[PROBLEM STATEMENT]
Make the copy match the entries below exactly, with no pictures carried over.

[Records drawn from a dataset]
......
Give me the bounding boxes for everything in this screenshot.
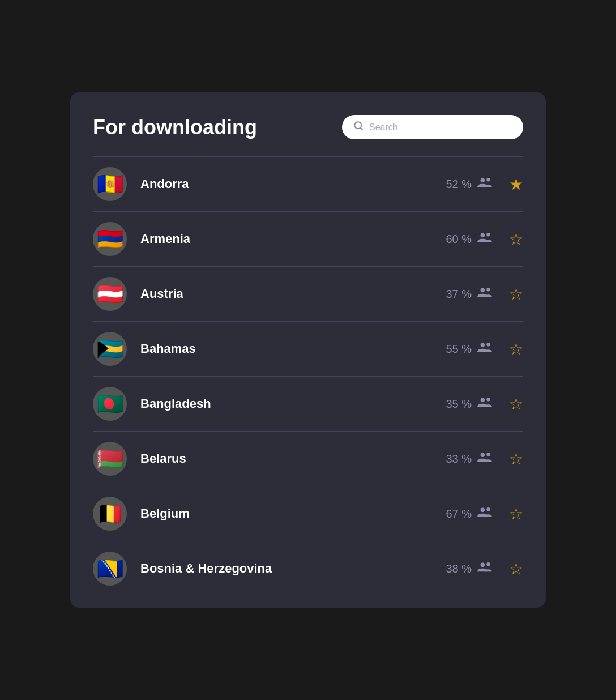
- star-button[interactable]: ☆: [509, 395, 523, 413]
- percentage-label: 35 %: [446, 398, 472, 411]
- country-stats: 38 %: [446, 561, 492, 577]
- country-flag: 🇦🇲: [93, 222, 127, 256]
- country-flag: 🇧🇩: [93, 387, 127, 421]
- percentage-label: 55 %: [446, 343, 472, 356]
- star-button[interactable]: ☆: [509, 230, 523, 249]
- svg-point-12: [481, 453, 485, 457]
- percentage-label: 37 %: [446, 288, 472, 301]
- search-icon: [353, 121, 363, 134]
- star-button[interactable]: ☆: [509, 450, 523, 468]
- svg-point-17: [486, 562, 490, 566]
- list-item: 🇧🇪Belgium67 % ☆: [93, 486, 523, 541]
- country-stats: 55 %: [446, 341, 492, 357]
- svg-point-14: [481, 508, 485, 512]
- country-stats: 60 %: [446, 231, 492, 247]
- svg-point-11: [486, 398, 490, 402]
- percentage-label: 67 %: [446, 507, 472, 520]
- star-button[interactable]: ☆: [509, 505, 523, 523]
- list-item: 🇧🇸Bahamas55 % ☆: [93, 322, 523, 377]
- percentage-label: 52 %: [446, 178, 472, 191]
- country-stats: 67 %: [446, 506, 492, 522]
- svg-point-8: [481, 343, 485, 347]
- list-item: 🇦🇹Austria37 % ☆: [93, 267, 523, 322]
- country-flag: 🇦🇩: [93, 167, 127, 201]
- country-name: Andorra: [140, 177, 446, 191]
- list-item: 🇧🇾Belarus33 % ☆: [93, 432, 523, 486]
- country-stats: 52 %: [446, 176, 492, 192]
- svg-point-7: [486, 288, 490, 291]
- svg-point-15: [486, 507, 490, 511]
- country-stats: 33 %: [446, 451, 492, 467]
- country-name: Bangladesh: [140, 396, 446, 411]
- people-icon: [477, 451, 492, 467]
- people-icon: [477, 341, 492, 357]
- country-name: Belgium: [140, 506, 446, 521]
- country-stats: 35 %: [446, 396, 492, 412]
- country-flag: 🇧🇸: [93, 332, 127, 366]
- country-flag: 🇦🇹: [93, 277, 127, 311]
- svg-line-1: [360, 127, 362, 129]
- svg-point-10: [481, 398, 485, 402]
- header: For downloading: [93, 115, 523, 139]
- country-list: 🇦🇩Andorra52 % ★🇦🇲Armenia60 % ☆🇦🇹Austria3…: [93, 157, 523, 596]
- people-icon: [477, 506, 492, 522]
- percentage-label: 60 %: [446, 233, 472, 246]
- svg-point-4: [481, 233, 485, 237]
- list-item: 🇧🇦Bosnia & Herzegovina38 % ☆: [93, 541, 523, 596]
- list-item: 🇧🇩Bangladesh35 % ☆: [93, 377, 523, 432]
- svg-point-16: [481, 563, 485, 567]
- star-button[interactable]: ☆: [509, 340, 523, 358]
- main-container: For downloading 🇦🇩Andorra52 % ★🇦🇲Armenia…: [70, 92, 546, 608]
- country-flag: 🇧🇾: [93, 442, 127, 476]
- search-box[interactable]: [342, 115, 523, 139]
- percentage-label: 33 %: [446, 453, 472, 466]
- list-item: 🇦🇲Armenia60 % ☆: [93, 212, 523, 267]
- country-flag: 🇧🇪: [93, 497, 127, 531]
- country-name: Austria: [140, 287, 446, 301]
- country-name: Belarus: [140, 451, 446, 466]
- list-item: 🇦🇩Andorra52 % ★: [93, 157, 523, 212]
- people-icon: [477, 176, 492, 192]
- people-icon: [477, 396, 492, 412]
- people-icon: [477, 561, 492, 577]
- percentage-label: 38 %: [446, 562, 472, 575]
- svg-point-2: [481, 178, 485, 182]
- svg-point-9: [486, 343, 490, 347]
- svg-point-3: [486, 178, 490, 182]
- country-name: Armenia: [140, 232, 446, 246]
- svg-point-6: [481, 288, 485, 292]
- people-icon: [477, 286, 492, 302]
- search-input[interactable]: [369, 122, 512, 133]
- country-name: Bosnia & Herzegovina: [140, 561, 446, 576]
- star-button[interactable]: ★: [509, 175, 523, 194]
- country-flag: 🇧🇦: [93, 552, 127, 586]
- page-title: For downloading: [93, 116, 257, 139]
- people-icon: [477, 231, 492, 247]
- svg-point-13: [486, 453, 490, 456]
- star-button[interactable]: ☆: [509, 560, 523, 578]
- country-stats: 37 %: [446, 286, 492, 302]
- star-button[interactable]: ☆: [509, 285, 523, 304]
- country-name: Bahamas: [140, 342, 446, 356]
- svg-point-5: [486, 233, 490, 237]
......
[ANSWER AREA]
Give me the bounding boxes for everything in this screenshot.
- star-button[interactable]: ☆: [509, 395, 523, 413]
- percentage-label: 35 %: [446, 398, 472, 411]
- country-stats: 38 %: [446, 561, 492, 577]
- country-flag: 🇦🇲: [93, 222, 127, 256]
- country-flag: 🇧🇩: [93, 387, 127, 421]
- percentage-label: 55 %: [446, 343, 472, 356]
- star-button[interactable]: ☆: [509, 230, 523, 249]
- svg-point-12: [481, 453, 485, 457]
- percentage-label: 37 %: [446, 288, 472, 301]
- search-icon: [353, 121, 363, 134]
- star-button[interactable]: ☆: [509, 450, 523, 468]
- svg-point-17: [486, 562, 490, 566]
- list-item: 🇧🇪Belgium67 % ☆: [93, 486, 523, 541]
- country-stats: 55 %: [446, 341, 492, 357]
- svg-point-14: [481, 508, 485, 512]
- country-stats: 60 %: [446, 231, 492, 247]
- svg-point-11: [486, 398, 490, 402]
- percentage-label: 67 %: [446, 507, 472, 520]
- star-button[interactable]: ☆: [509, 505, 523, 523]
- list-item: 🇧🇸Bahamas55 % ☆: [93, 322, 523, 377]
- percentage-label: 52 %: [446, 178, 472, 191]
- country-stats: 67 %: [446, 506, 492, 522]
- svg-point-8: [481, 343, 485, 347]
- list-item: 🇦🇹Austria37 % ☆: [93, 267, 523, 322]
- country-flag: 🇦🇩: [93, 167, 127, 201]
- country-name: Andorra: [140, 177, 446, 191]
- list-item: 🇧🇾Belarus33 % ☆: [93, 432, 523, 486]
- country-stats: 52 %: [446, 176, 492, 192]
- svg-point-7: [486, 288, 490, 291]
- svg-point-15: [486, 507, 490, 511]
- country-stats: 33 %: [446, 451, 492, 467]
- country-name: Bangladesh: [140, 396, 446, 411]
- people-icon: [477, 451, 492, 467]
- people-icon: [477, 341, 492, 357]
- country-name: Belgium: [140, 506, 446, 521]
- country-stats: 35 %: [446, 396, 492, 412]
- country-flag: 🇧🇸: [93, 332, 127, 366]
- country-flag: 🇦🇹: [93, 277, 127, 311]
- svg-line-1: [360, 127, 362, 129]
- svg-point-10: [481, 398, 485, 402]
- header: For downloading: [93, 115, 523, 139]
- country-list: 🇦🇩Andorra52 % ★🇦🇲Armenia60 % ☆🇦🇹Austria3…: [93, 157, 523, 596]
- people-icon: [477, 506, 492, 522]
- percentage-label: 60 %: [446, 233, 472, 246]
- svg-point-4: [481, 233, 485, 237]
- list-item: 🇧🇦Bosnia & Herzegovina38 % ☆: [93, 541, 523, 596]
- list-item: 🇧🇩Bangladesh35 % ☆: [93, 377, 523, 432]
- svg-point-16: [481, 563, 485, 567]
- star-button[interactable]: ☆: [509, 340, 523, 358]
- main-container: For downloading 🇦🇩Andorra52 % ★🇦🇲Armenia…: [70, 92, 546, 608]
- country-flag: 🇧🇾: [93, 442, 127, 476]
- search-box[interactable]: [342, 115, 523, 139]
- percentage-label: 33 %: [446, 453, 472, 466]
- list-item: 🇦🇲Armenia60 % ☆: [93, 212, 523, 267]
- country-flag: 🇧🇪: [93, 497, 127, 531]
- country-name: Austria: [140, 287, 446, 301]
- country-name: Belarus: [140, 451, 446, 466]
- list-item: 🇦🇩Andorra52 % ★: [93, 157, 523, 212]
- people-icon: [477, 176, 492, 192]
- people-icon: [477, 396, 492, 412]
- people-icon: [477, 561, 492, 577]
- percentage-label: 38 %: [446, 562, 472, 575]
- svg-point-2: [481, 178, 485, 182]
- svg-point-9: [486, 343, 490, 347]
- svg-point-3: [486, 178, 490, 182]
- country-name: Armenia: [140, 232, 446, 246]
- svg-point-6: [481, 288, 485, 292]
- people-icon: [477, 286, 492, 302]
- search-input[interactable]: [369, 122, 512, 133]
- country-name: Bosnia & Herzegovina: [140, 561, 446, 576]
- star-button[interactable]: ★: [509, 175, 523, 194]
- country-flag: 🇧🇦: [93, 552, 127, 586]
- page-title: For downloading: [93, 116, 257, 139]
- people-icon: [477, 231, 492, 247]
- svg-point-13: [486, 453, 490, 456]
- star-button[interactable]: ☆: [509, 560, 523, 578]
- country-stats: 37 %: [446, 286, 492, 302]
- star-button[interactable]: ☆: [509, 285, 523, 304]
- country-name: Bahamas: [140, 342, 446, 356]
- svg-point-5: [486, 233, 490, 237]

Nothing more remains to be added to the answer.